_Task input_:
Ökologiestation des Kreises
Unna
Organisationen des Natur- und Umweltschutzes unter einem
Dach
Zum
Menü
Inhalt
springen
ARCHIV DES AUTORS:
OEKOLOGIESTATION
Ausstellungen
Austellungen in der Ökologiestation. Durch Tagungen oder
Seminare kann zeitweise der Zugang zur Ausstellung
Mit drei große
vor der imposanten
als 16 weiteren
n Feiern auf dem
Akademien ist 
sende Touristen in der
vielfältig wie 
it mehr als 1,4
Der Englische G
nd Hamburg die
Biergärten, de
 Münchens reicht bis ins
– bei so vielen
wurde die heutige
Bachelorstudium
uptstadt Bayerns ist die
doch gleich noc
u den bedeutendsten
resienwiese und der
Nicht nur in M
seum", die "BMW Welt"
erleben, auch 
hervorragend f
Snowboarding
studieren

_Work to complete_:
From the entries above, copy each line holding "Ökologiestation".

_Response_:
Ökologiestation des Kreises
Austellungen in der Ökologiestation. Durch Tagungen oder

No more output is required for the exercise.